If you just want the raw CSV files, that S3 Copy operation is what you need, as it copies the data within S3 itself (6+MiB/s if in the same S3 location), and not needing any of your own VMs involved.

How to search a string in Amazon S3 files?

I have all types of files or documents stored in Amazon S3.
How to perform search on those documents using a search keyword or string (full-text search, if possible) ?
Is there any documentum built on it ?
Matching documents list which has the search string will be displayed to the user for download.
Any help please ?
Searching documents in S3 is not possible.

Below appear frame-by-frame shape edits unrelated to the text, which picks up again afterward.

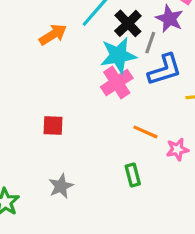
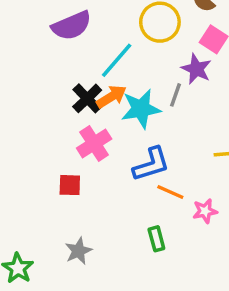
black cross: (128, 23) -> (87, 98), moved
orange arrow: (53, 35) -> (111, 97), moved
blue L-shape: (165, 70) -> (151, 164), moved
pink cross: (117, 82) -> (94, 143), moved

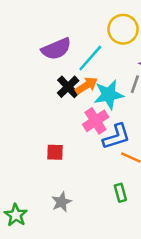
purple semicircle: (72, 26) -> (56, 49), moved
pink cross: (94, 143) -> (96, 121), moved

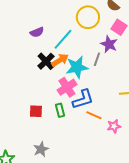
purple semicircle: (56, 49) -> (37, 32), size x0.6
green rectangle: (120, 193) -> (60, 110), moved

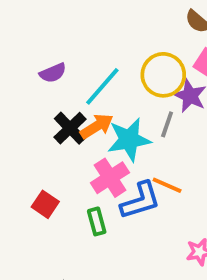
yellow circle: (88, 17) -> (163, 75), moved
red square: (36, 111) -> (45, 204), moved, turned 32
orange line: (94, 115) -> (167, 185), moved

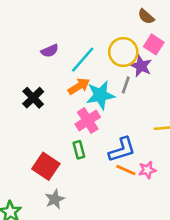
black cross: (70, 128) -> (33, 98), moved
orange line: (167, 185) -> (126, 170), moved
blue L-shape: (140, 201) -> (122, 150), moved
red square: (45, 204) -> (46, 166), moved, size x1.5

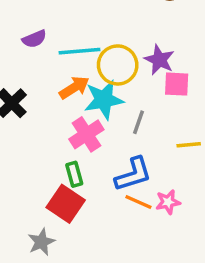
pink square: (154, 44) -> (177, 84), moved, turned -30
yellow circle: (123, 52) -> (118, 65), moved
cyan line: (83, 60) -> (79, 51), turned 44
gray line: (126, 85) -> (138, 122), moved
red square: (46, 166) -> (66, 204), moved

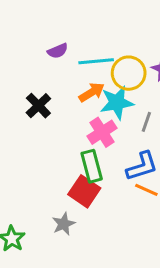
green rectangle: (74, 174) -> (92, 166), size x1.5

S3 is not a document database. It is an object store, designed for storing data but inferring no "meaning" from the data -- essentially a key/value store suporting very large values. It has no sense of context. It doesn't index the content of the objects, or even the object metadata. The only way to "find" an object in S3 is to already know its key.
It is excellent for highly available and highly reliable storage, but searching not part of its design.
The solutions depends on how structured your S3 file data is.
If it is structured or semi-structured like cvs, JSON with columnar alike format, AWS Athena will be the best choice. With just a few clicks, you’re ready to query your S3 files.
Otherwise, if the data is totally un-structured, you may want to use elasticsearch and etc.
You cant search as you wish in amazon S3.
but we have alternate solution for this. I am using S3 browser software for this.
here is link to download: http://s3browser.com/
Download it and you will have all access same like amazon S3 browser. you can also perform search and other processes.